== Saved data entries ==
■ ■ ■
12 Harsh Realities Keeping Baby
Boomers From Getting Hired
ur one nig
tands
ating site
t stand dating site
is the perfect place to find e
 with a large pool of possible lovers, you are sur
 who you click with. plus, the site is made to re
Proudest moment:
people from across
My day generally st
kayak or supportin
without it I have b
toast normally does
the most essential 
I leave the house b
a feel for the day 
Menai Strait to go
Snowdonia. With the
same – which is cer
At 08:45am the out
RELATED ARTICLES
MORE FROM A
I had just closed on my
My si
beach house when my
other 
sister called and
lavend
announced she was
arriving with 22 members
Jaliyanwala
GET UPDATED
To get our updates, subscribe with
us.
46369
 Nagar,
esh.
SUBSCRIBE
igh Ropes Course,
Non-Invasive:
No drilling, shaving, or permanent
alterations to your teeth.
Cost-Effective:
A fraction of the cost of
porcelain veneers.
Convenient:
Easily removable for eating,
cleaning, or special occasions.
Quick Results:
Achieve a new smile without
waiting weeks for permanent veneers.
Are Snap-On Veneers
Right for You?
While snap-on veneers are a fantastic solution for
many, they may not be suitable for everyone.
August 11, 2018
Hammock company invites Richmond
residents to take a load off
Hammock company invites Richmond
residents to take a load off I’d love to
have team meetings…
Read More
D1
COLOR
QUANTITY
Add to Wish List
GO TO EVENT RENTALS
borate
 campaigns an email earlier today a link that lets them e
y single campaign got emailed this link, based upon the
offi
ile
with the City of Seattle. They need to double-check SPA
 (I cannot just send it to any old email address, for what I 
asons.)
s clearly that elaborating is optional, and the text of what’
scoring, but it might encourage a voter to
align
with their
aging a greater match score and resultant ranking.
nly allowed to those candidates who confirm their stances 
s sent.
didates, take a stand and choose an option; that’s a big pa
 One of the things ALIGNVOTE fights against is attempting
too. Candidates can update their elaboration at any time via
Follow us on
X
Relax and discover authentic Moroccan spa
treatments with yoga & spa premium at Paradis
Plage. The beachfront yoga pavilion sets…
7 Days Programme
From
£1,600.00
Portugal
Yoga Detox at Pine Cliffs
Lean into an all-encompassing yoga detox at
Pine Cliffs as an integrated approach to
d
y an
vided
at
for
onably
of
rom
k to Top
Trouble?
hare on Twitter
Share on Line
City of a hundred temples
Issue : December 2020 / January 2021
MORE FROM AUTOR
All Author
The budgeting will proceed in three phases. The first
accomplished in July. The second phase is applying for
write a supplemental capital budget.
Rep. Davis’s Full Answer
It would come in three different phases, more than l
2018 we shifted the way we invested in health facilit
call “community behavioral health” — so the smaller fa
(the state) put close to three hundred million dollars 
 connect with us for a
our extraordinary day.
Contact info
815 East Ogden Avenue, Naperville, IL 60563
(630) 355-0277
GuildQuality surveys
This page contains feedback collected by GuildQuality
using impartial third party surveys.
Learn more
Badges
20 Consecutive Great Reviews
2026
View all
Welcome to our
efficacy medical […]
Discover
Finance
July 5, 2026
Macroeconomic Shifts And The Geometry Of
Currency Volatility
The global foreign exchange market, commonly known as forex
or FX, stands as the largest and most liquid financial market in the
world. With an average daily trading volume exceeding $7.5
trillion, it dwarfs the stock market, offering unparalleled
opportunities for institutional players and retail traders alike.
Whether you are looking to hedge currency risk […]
■ ■ ■
== WHAT IS EXPECTED ==
All of the records above are to be repeated exactly.

== TASK RESPONSE ==
12 Harsh Realities Keeping Baby
Boomers From Getting Hired
ur one nig
tands
ating site
t stand dating site
is the perfect place to find e
 with a large pool of possible lovers, you are sur
 who you click with. plus, the site is made to re
Proudest moment:
people from across
My day generally st
kayak or supportin
without it I have b
toast normally does
the most essential 
I leave the house b
a feel for the day 
Menai Strait to go
Snowdonia. With the
same – which is cer
At 08:45am the out
RELATED ARTICLES
MORE FROM A
I had just closed on my
My si
beach house when my
other 
sister called and
lavend
announced she was
arriving with 22 members
Jaliyanwala
GET UPDATED
To get our updates, subscribe with
us.
46369
 Nagar,
esh.
SUBSCRIBE
igh Ropes Course,
Non-Invasive:
No drilling, shaving, or permanent
alterations to your teeth.
Cost-Effective:
A fraction of the cost of
porcelain veneers.
Convenient:
Easily removable for eating,
cleaning, or special occasions.
Quick Results:
Achieve a new smile without
waiting weeks for permanent veneers.
Are Snap-On Veneers
Right for You?
While snap-on veneers are a fantastic solution for
many, they may not be suitable for everyone.
August 11, 2018
Hammock company invites Richmond
residents to take a load off
Hammock company invites Richmond
residents to take a load off I’d love to
have team meetings…
Read More
D1
COLOR
QUANTITY
Add to Wish List
GO TO EVENT RENTALS
borate
 campaigns an email earlier today a link that lets them e
y single campaign got emailed this link, based upon the
offi
ile
with the City of Seattle. They need to double-check SPA
 (I cannot just send it to any old email address, for what I 
asons.)
s clearly that elaborating is optional, and the text of what’
scoring, but it might encourage a voter to
align
with their
aging a greater match score and resultant ranking.
nly allowed to those candidates who confirm their stances 
s sent.
didates, take a stand and choose an option; that’s a big pa
 One of the things ALIGNVOTE fights against is attempting
too. Candidates can update their elaboration at any time via
Follow us on
X
Relax and discover authentic Moroccan spa
treatments with yoga & spa premium at Paradis
Plage. The beachfront yoga pavilion sets…
7 Days Programme
From
£1,600.00
Portugal
Yoga Detox at Pine Cliffs
Lean into an all-encompassing yoga detox at
Pine Cliffs as an integrated approach to
d
y an
vided
at
for
onably
of
rom
k to Top
Trouble?
hare on Twitter
Share on Line
City of a hundred temples
Issue : December 2020 / January 2021
MORE FROM AUTOR
All Author
The budgeting will proceed in three phases. The first
accomplished in July. The second phase is applying for
write a supplemental capital budget.
Rep. Davis’s Full Answer
It would come in three different phases, more than l
2018 we shifted the way we invested in health facilit
call “community behavioral health” — so the smaller fa
(the state) put close to three hundred million dollars 
 connect with us for a
our extraordinary day.
Contact info
815 East Ogden Avenue, Naperville, IL 60563
(630) 355-0277
GuildQuality surveys
This page contains feedback collected by GuildQuality
using impartial third party surveys.
Learn more
Badges
20 Consecutive Great Reviews
2026
View all
Welcome to our
efficacy medical […]
Discover
Finance
July 5, 2026
Macroeconomic Shifts And The Geometry Of
Currency Volatility
The global foreign exchange market, commonly known as forex
or FX, stands as the largest and most liquid financial market in the
world. With an average daily trading volume exceeding $7.5
trillion, it dwarfs the stock market, offering unparalleled
opportunities for institutional players and retail traders alike.
Whether you are looking to hedge currency risk […]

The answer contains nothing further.